Zelix KlassMaster - Java Obfuscator

Java Integer Constant Encryption

When a competitor or hacker decompiles an obfuscated application, they will use any clue they can to locate the classes of interest to them. The integer constants that are embedded in your application may provide critical insights. Integer constants may be Java byte, char, short or int constant values. Integer constants may appear as the initial or constant values of certain fields or they may be referenced from within a method. These constants may be used as:
  • Product codes,
  • Decryption keys,
  • Application specific processing indicies.
The competitor or hacker decompiles all your classes then performs simple string searches on the generated source code looking for constants of interest to them.
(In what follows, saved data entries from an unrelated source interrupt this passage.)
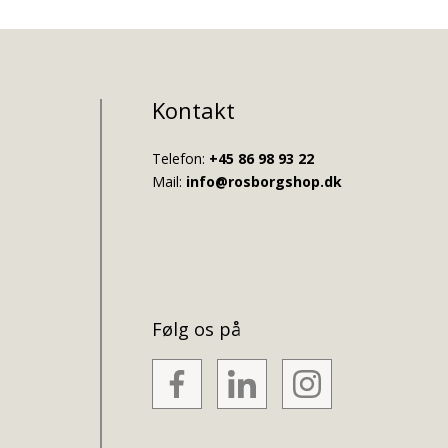
Kontakt
Telefon:
+45 86 98 93 22
Mail:
info@rosborgshop.dk
Følg os på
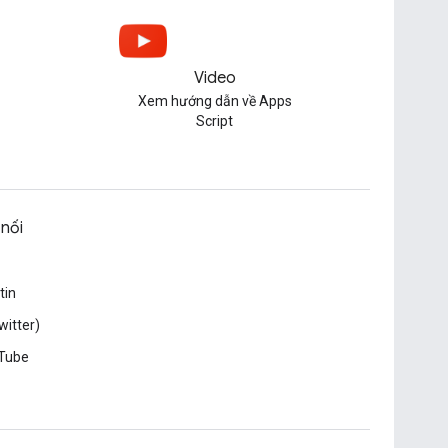
Video
Xem hướng dẫn về Apps
Script
 nối
tin
witter)
Tube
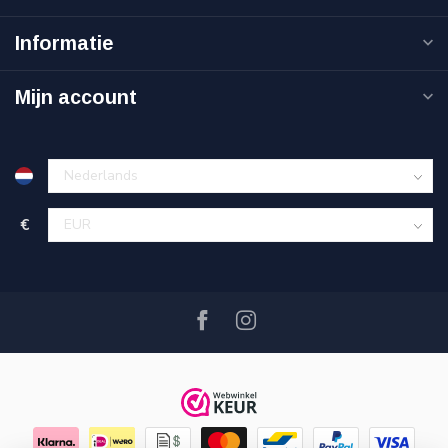
Informatie
Mijn account
€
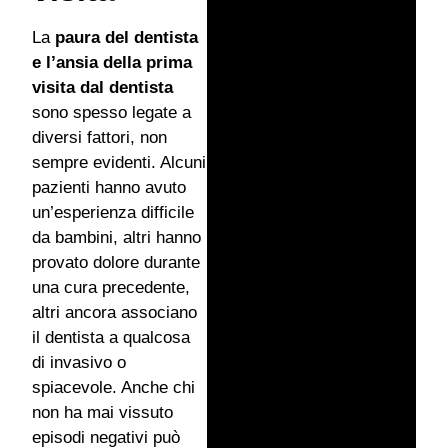
La
paura del dentista
e l’ansia della prima
visita dal dentista
sono spesso legate a
diversi fattori, non
sempre evidenti. Alcuni
pazienti hanno avuto
un’esperienza difficile
da bambini, altri hanno
provato dolore durante
una cura precedente,
altri ancora associano
il dentista a qualcosa
di invasivo o
spiacevole. Anche chi
non ha mai vissuto
episodi negativi può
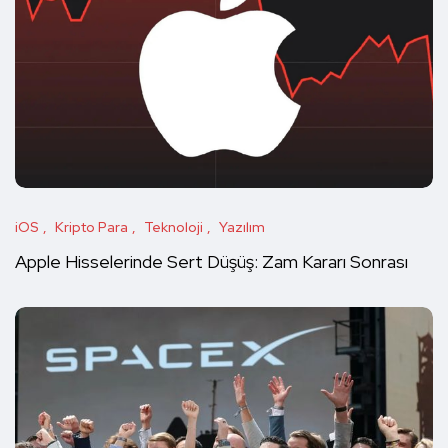
iOS
Kripto Para
Teknoloji
Yazılım
Apple Hisselerinde Sert Düşüş: Zam Kararı Sonrası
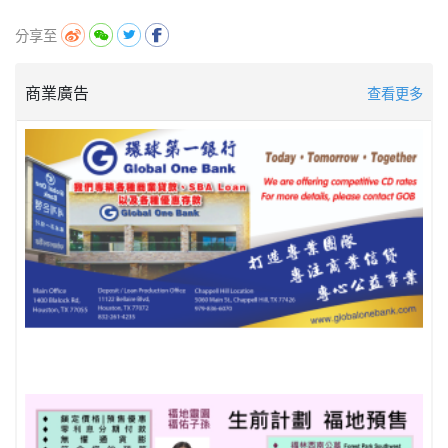
分享至
商業廣告
查看更多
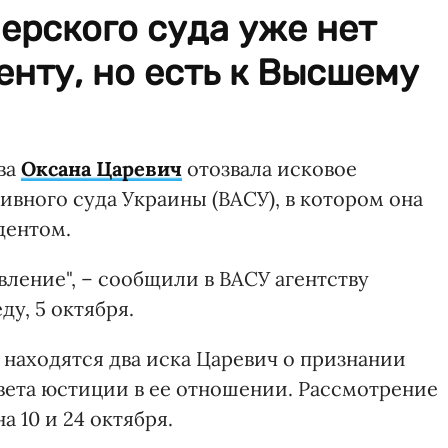
ерского суда уже нет
енту, но есть к Высшему
ва
Оксана Царевич
отозвала исковое
вного суда Украины (ВАСУ), в котором она
дентом.
вление", – сообщили в ВАСУ агентству
у, 5 октября.
У находятся два иска Царевич о признании
ета юстиции в ее отношении. Рассмотрение
 10 и 24 октября.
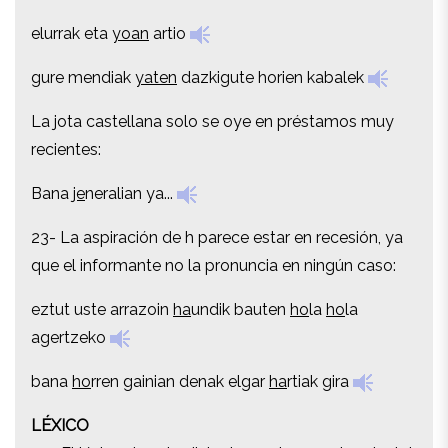
elurrak eta
yoan
artio
elurrak eta
yoan
artio
gure mendiak
yaten
dazkigute horien kabalek
gure mendiak
yaten
dazkigute horien kabalek
La jota castellana solo se oye en préstamos muy
La jota castellana solo se oye en préstamos muy
recientes:
recientes:
Bana
je
neralian ya...
Bana
je
neralian ya...
23- La aspiración de h parece estar en recesión, ya
23- La aspiración de h parece estar en recesión, ya
que el informante no la pronuncia en ningún caso:
que el informante no la pronuncia en ningún caso:
eztut uste arrazoin
ha
undik bauten
ho
la
ho
la
eztut uste arrazoin
ha
undik bauten
ho
la
ho
la
agertzeko
agertzeko
bana
ho
rren gainian denak elgar
ha
rtiak gira
bana
ho
rren gainian denak elgar
ha
rtiak gira
LÉXICO
LÉXICO
24- El léxico de este dialecto es claramente oriental.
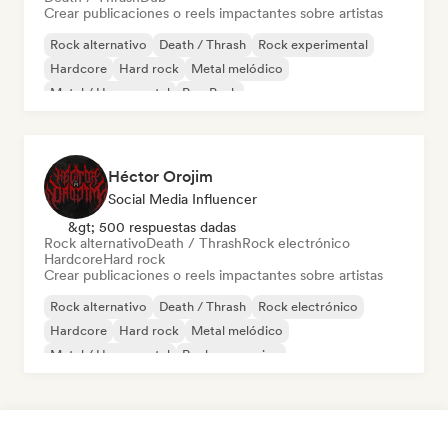
Crear publicaciones o reels impactantes sobre artistas
Rock alternativo
Death / Thrash
Rock experimental
Hardcore
Hard rock
Metal melódico
Metal / Heavy metal
Pop Punk
Héctor Orojim
Social Media Influencer
&gt; 500 respuestas dadas
Rock alternativo
Death / Thrash
Rock electrónico
Hardcore
Hard rock
Crear publicaciones o reels impactantes sobre artistas
Rock alternativo
Death / Thrash
Rock electrónico
Hardcore
Hard rock
Metal melódico
Metal / Heavy metal
Rock progresivo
Zelix KlassMaster's Integer Constant Encryption technology encrypts your integer constants where they are stored in the Constant Pools of your class files. It then adds fragments of code to your classes so that your integer constants are decrypted at runtime.

See the Integer Constant Encryption Tutorial for more technical detail.

Example

Method decompiled 

int method0() {
   return 127;
}

Method Integer Constant Encrypted with Method Parameter Changing then decompiled 

private static final long a = o.a(425868181624802497L, 7792344439649777418L, MethodHandles.lookup().lookupClass()).a(188318979481983L);
int method0(long var1) {
  var1 ^= a;
  return true.g(14977, 1548317666104588234L ^ var1);
}

Limitations

Note that Zelix KlassMaster's Integer Constant Encryption isn't and cannot be fundamentally irreversible. However, we are continually improving it to "harden" it against deobfuscation. For example, Zelix KlassMaster's Method Parameter Changes functionality can significantly "hardens" Zelix KlassMaster's Integer Constant Encryption.